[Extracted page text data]
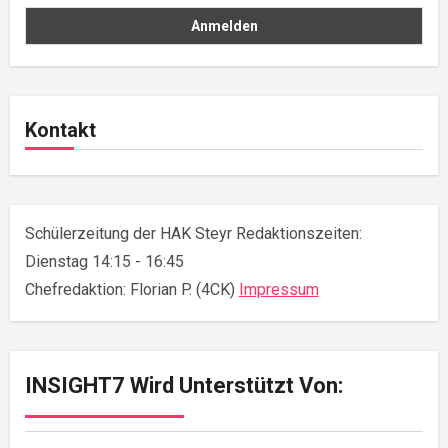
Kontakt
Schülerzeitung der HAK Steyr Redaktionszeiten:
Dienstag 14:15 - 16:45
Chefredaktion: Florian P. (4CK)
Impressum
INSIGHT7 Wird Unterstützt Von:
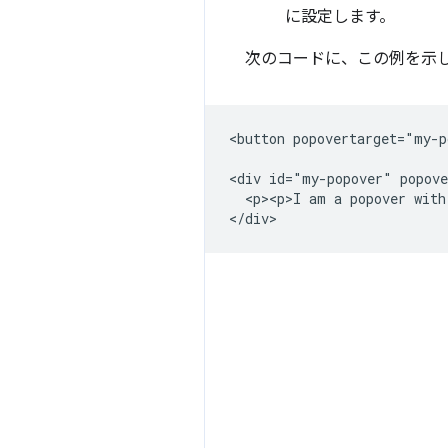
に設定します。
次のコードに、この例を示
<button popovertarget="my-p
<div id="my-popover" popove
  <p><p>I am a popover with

* * *

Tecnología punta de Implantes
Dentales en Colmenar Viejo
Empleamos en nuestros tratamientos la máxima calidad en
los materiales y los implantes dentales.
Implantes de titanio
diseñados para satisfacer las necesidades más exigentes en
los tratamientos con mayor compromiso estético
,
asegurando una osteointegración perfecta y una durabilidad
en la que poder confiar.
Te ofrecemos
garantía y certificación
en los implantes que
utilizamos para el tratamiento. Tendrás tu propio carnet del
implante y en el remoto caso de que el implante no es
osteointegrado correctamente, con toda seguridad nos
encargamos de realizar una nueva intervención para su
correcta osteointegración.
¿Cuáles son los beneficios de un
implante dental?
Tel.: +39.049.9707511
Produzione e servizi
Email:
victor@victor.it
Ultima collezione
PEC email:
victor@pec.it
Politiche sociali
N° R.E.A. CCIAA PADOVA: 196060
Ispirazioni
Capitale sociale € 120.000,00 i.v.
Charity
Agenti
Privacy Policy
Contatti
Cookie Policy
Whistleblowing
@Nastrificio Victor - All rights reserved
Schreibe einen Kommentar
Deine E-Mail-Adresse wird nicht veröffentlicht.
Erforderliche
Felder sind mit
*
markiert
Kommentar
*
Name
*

Exercise requirements: Find each line in the data above with the word "osteointegración", then copy it.

Solution to this task:
asegurando una osteointegración perfecta y una durabilidad
correcta osteointegración.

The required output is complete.